Marathon Classic - Round Two

What does all this mean? Your daughter must stay focused on being herself, not get caught up with the other player’s games and reset herself on hitting a great next shot. This is tough but parents you can be a big help. Even the pros will tell you they get tired of seeing the other guy hit every drive in the middle of the fairway. Keeping her mind in the proper mode is 1 of the greatest challenges in all sports, not just golf. Understand and respect how tough it is. Your daughter may begin to question her ability: How can I compete with her, I can’t hit it that far, I can’t putt like that, etc. Don’t let that mindset get a hold on her. Remember your contact during most tournaments is extremely limited so this must be worked on prior to her contest.

Opportunities to be distracted during a round of golf are everywhere. From butterflies, turtles and fish for the little-bitties to somebody bombing drives and making every putt for the bigger kids, it is easy to lose focus. And that is not helpful for playing good golf.

See you on #1 tee looking focused… Sam

Junior Golf: Interpreting Stats

In this Friday Flop Shot we will continue looking at your daughter’s stats and what they mean. How can the 2 of you understand what’s going on with her golf game and how can you help her lower her scores?image

Statistics are everywhere.
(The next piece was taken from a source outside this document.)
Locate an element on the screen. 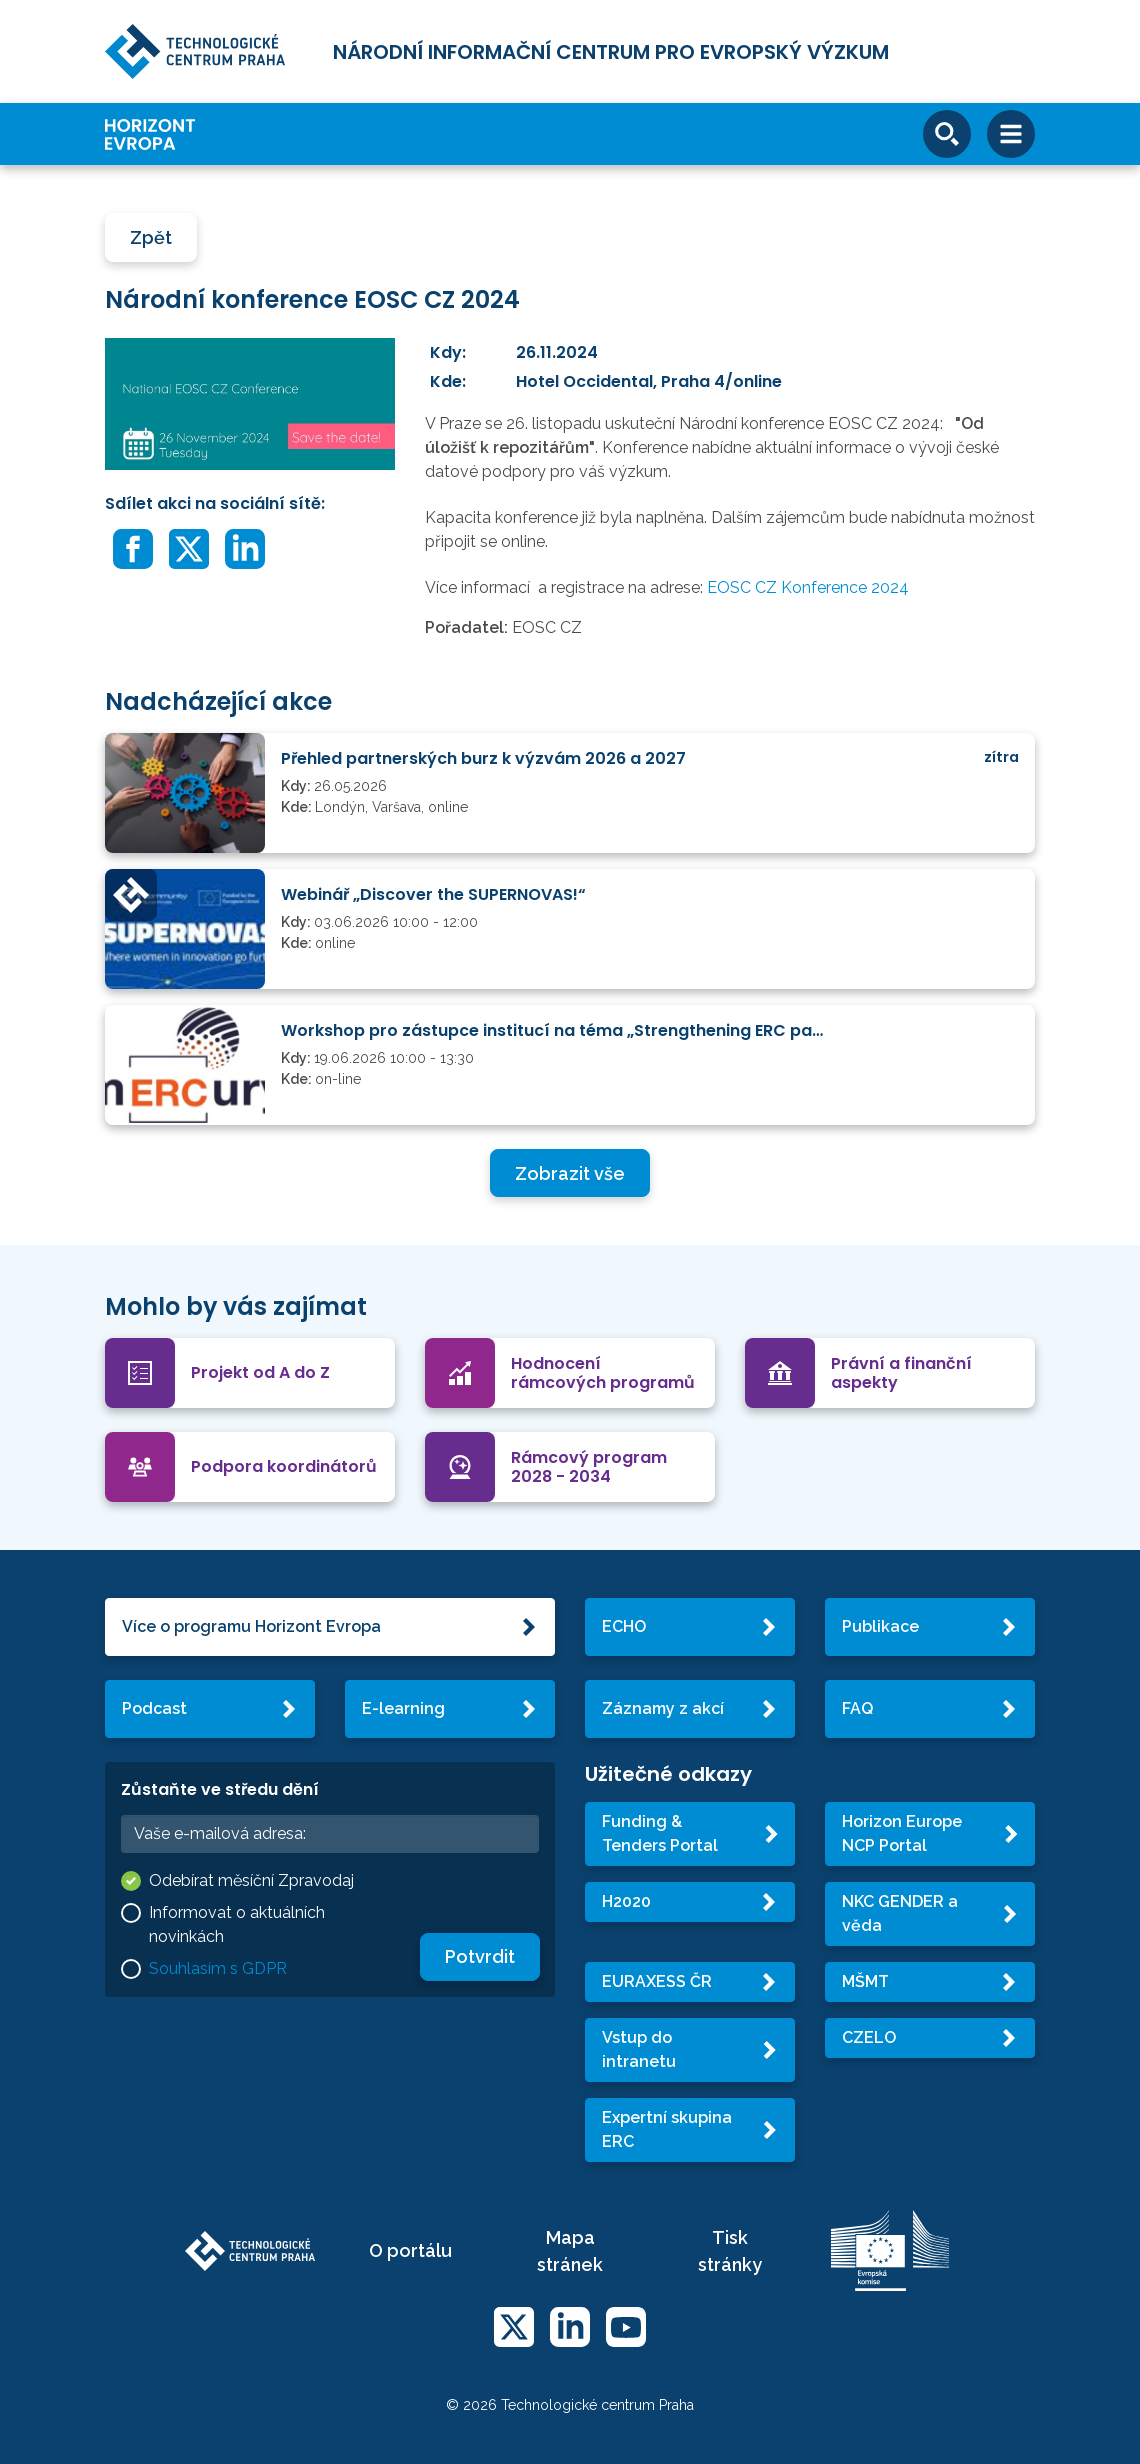  O portálu is located at coordinates (410, 2250).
They are commonly misstated or manipulated to show a desired outcome rather than the genuine results. Keeping that in mind, know that the stats on your daughter’s scorecard are very matter-of-fact and Mom and Dad, even for you it would be hard to misrepresent what they show.

Yes, the most important number in stroke/metal play is the score and in match play, it’s the number of holes won. The other data on the card reflect her strengths and weaknesses during a round and when you look at several scorecards together, you may very well identify a trend. (offcoursegolf.com)

Let’s say your daughter has averaged hitting 7 out of 14 fairways for 3 consecutive rounds. This needs improvement and the number needs to be at least in double digits, maybe 10 minimum. The question is, why does she miss fairways? Does she miss on 1 side or does she miss both right and left? When you can answer that it’s time to get with her swing coach. (photo wickedgolfers.com)

GIR, Greens In Regulation, is a little different in that more clubs are used and distances are varied and sight pictures can be intimidating. On an approach shot if your daughter struck the ball well, why wasn’t the ball on the green? Wrong club, crazy bounce, misalignment, be aware. You would like for her to be hitting at least 50% of the greens.image

Ideally with chips and putts you want to see 1 chip and 0 putts, meaning a chip-in or 1 chip and 1 putt meaning an up-and-down. When either of these is out of a sand trap I put an S next to the 1 in the chip box. If your daughter has more of 1 chip and 2 or even 3 putts, then she needs to work on her chipping. Chips from around the green should be 3 feet or less. Thus improved chipping also improves putting. Golf tournaments are won around the greens and making up-and-downs is seriously important.

In our previous post S3’s scorecard had a little bit of everything in what was frankly a fun round to watch. And he had 31 putts which is a lot particularly when you consider his 18-hole score was 1-over par 73. The pros average number of putts is usually in the mid-20’s. So if your girl averages 27 putts or 1.5 putts per hole for 18 holes, that is very acceptable. Getting up around 30 putts is not good and being less than 27 putts is very good!

What do you see on these scorecards? What part of her game is most in need of extra work? The stats will show you. Get with her swing coach and make a plan.